When I speak of love, as in "Did s/he love enough?", I am not talking about romantic love either.  I am speaking of the capacity that an individual has to love another, be it one's child, parent, spouse, or friend. I suspect that your parents did not love each other in the way that we think of the term today.  (By the way, (and you don't have to answer this if you don't want to) is your birth mother still living?  Did you know your birth father?  Do you have any kind of relationship with your siblings?  You mentioned living with your mother & siblings when you first came to Baltimore).

I saw the same Burns film about the decimation of the Native Americans several years ago.  Isn't it a part of a whole series on the building of the West, in which each segment deals with a different ethnic group?  What the Europeans did and are still doing to the Native Americans is criminal.

Your "Bowling Ball" poem is strong.  I'll write about it later.
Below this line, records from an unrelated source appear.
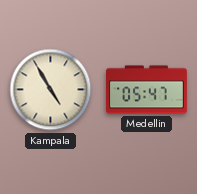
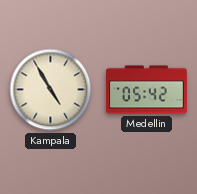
Medellin: 05:47 -> 05:42
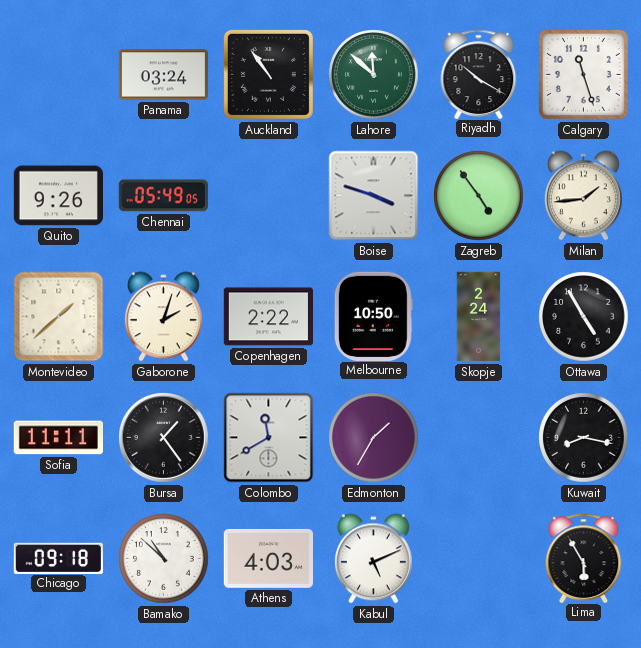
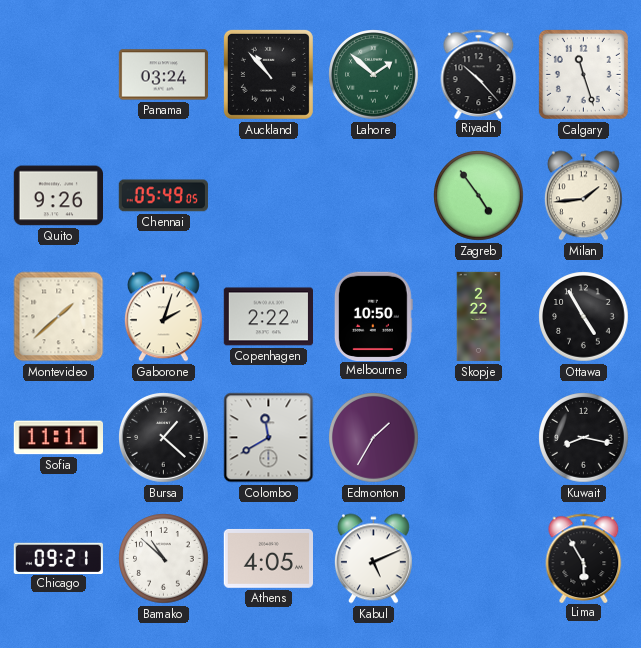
Auckland: 10:54 -> 10:53
Lahore: 11:52 -> 1:52
Riyadh: 10:20 -> 10:23
Boise: 3:48 -> none
Skopje: 2:24 -> 2:22
Bursa: 1:24 -> 1:22
Chicago: 09:18 -> 09:21
Athens: 4:03 -> 4:05
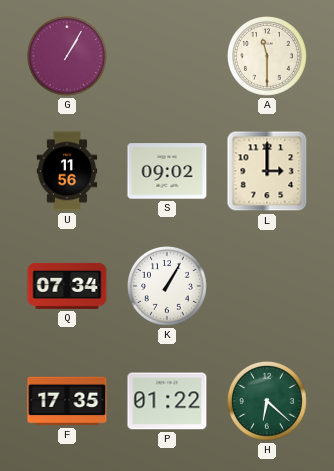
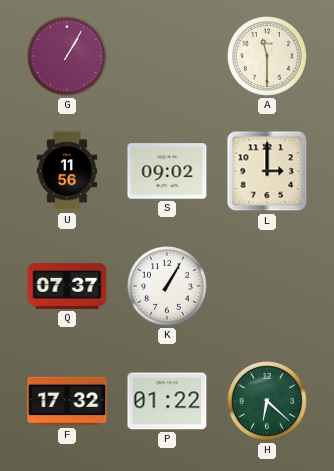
Q: 07:34 -> 07:37
F: 17:35 -> 17:32
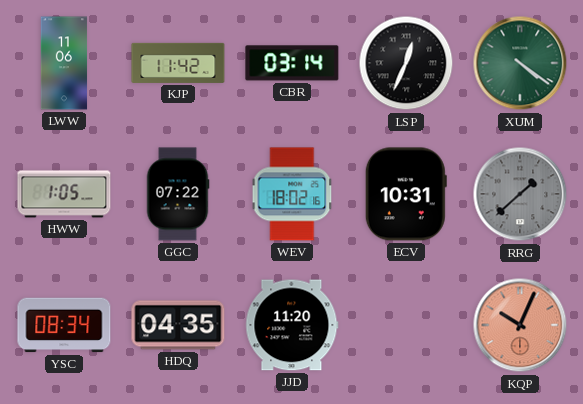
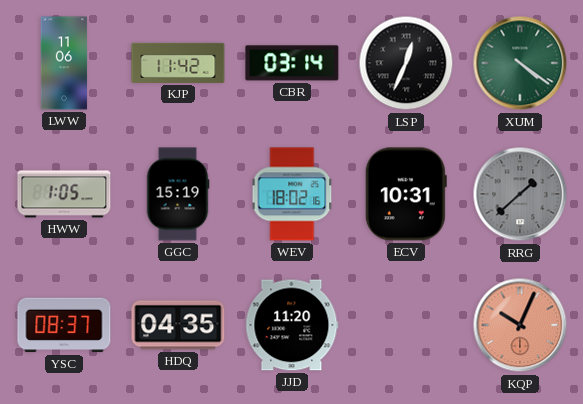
GGC: 07:22 -> 15:19
YSC: 08:34 -> 08:37
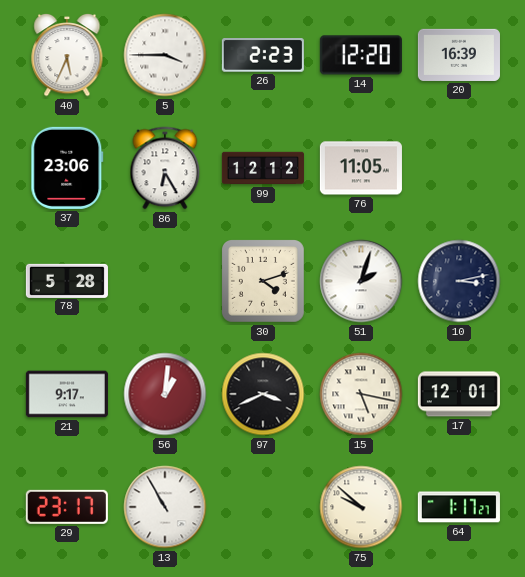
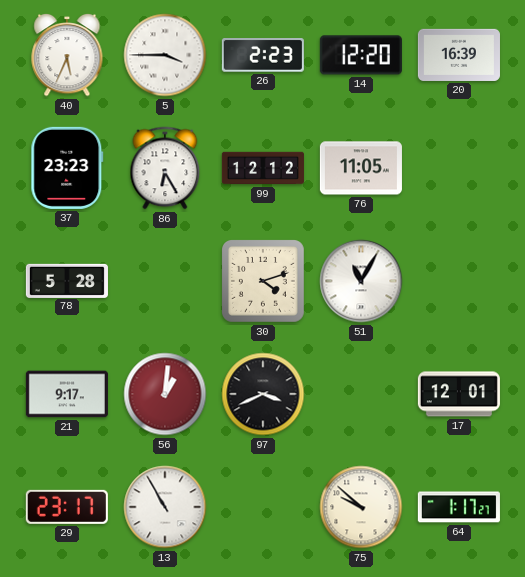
37: 23:06 -> 23:23
51: 2:03 -> 11:05
10: 3:13 -> none
15: 5:17 -> none
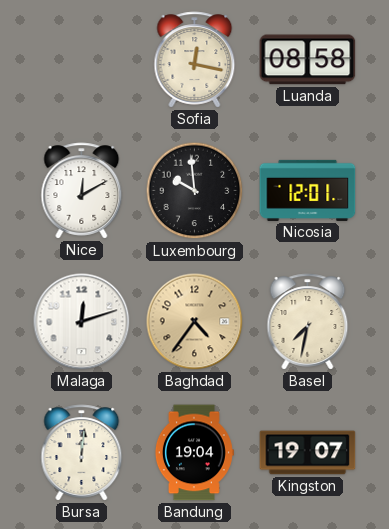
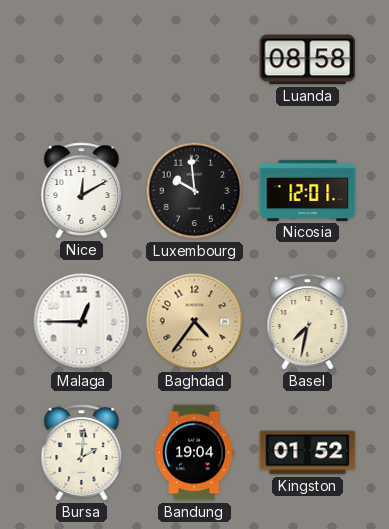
Sofia: 12:17 -> none
Malaga: 12:12 -> 12:45
Bursa: 12:01 -> 2:01
Kingston: 19:07 -> 01:52
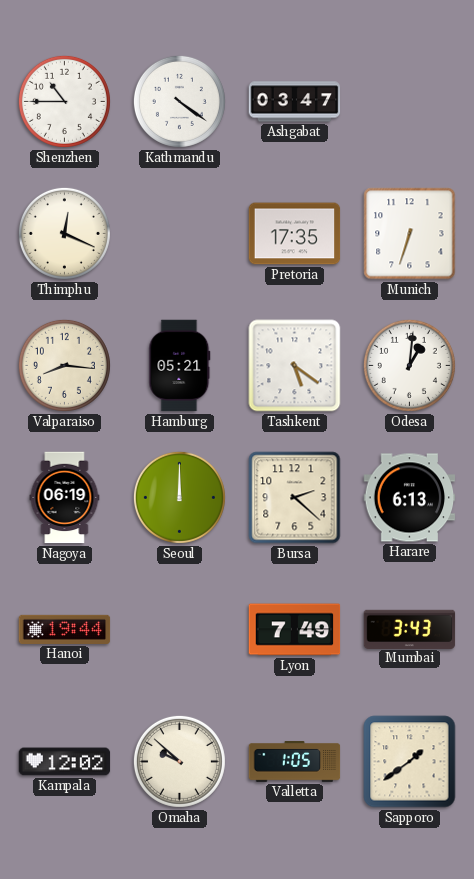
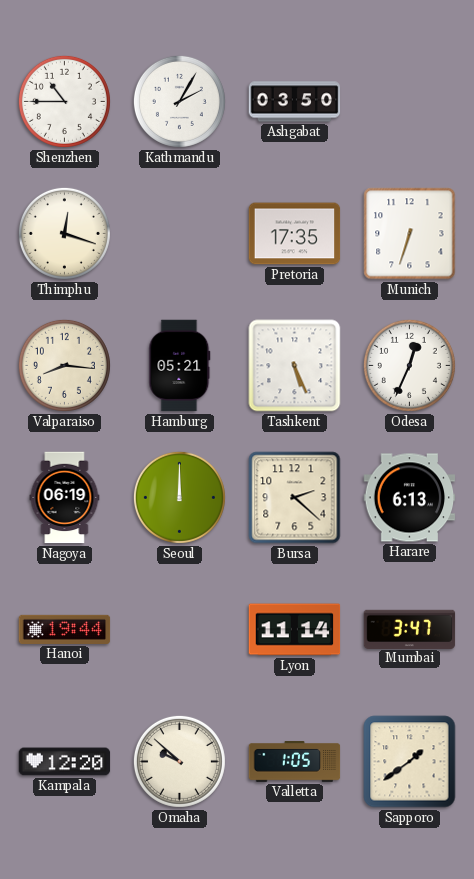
Kathmandu: 4:21 -> 2:05
Ashgabat: 03:47 -> 03:50
Thimphu: 12:19 -> 12:18
Tashkent: 5:21 -> 5:26
Odesa: 1:01 -> 12:34
Lyon: 7:49 -> 11:14
Mumbai: 3:43 -> 3:47
Kampala: 12:02 -> 12:20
"I own you as my son.  No grand Son."

Rudy, I just finished reading (in part) your Introduction  to your mother's letters and then a few more of the letters.  Both are very very moving, especially the reason that you give for preserving and posting the letters—so that your family and that holy ground will never be forgotten.  I understand so well how your mother felt because that's the way that I feel about my grandson Gregory.  

He's my son.  I took him in my arms when he came out of his mother's body, brought him home with me, nursed him through all his illnesses, rescued him when his drunken father ran his mother out of the house with a shotgun, paid his way through college, and talked to him often about life & love. 

On Dec. 16th, I'll go to Knoxville to see him graduate from college.  My baby!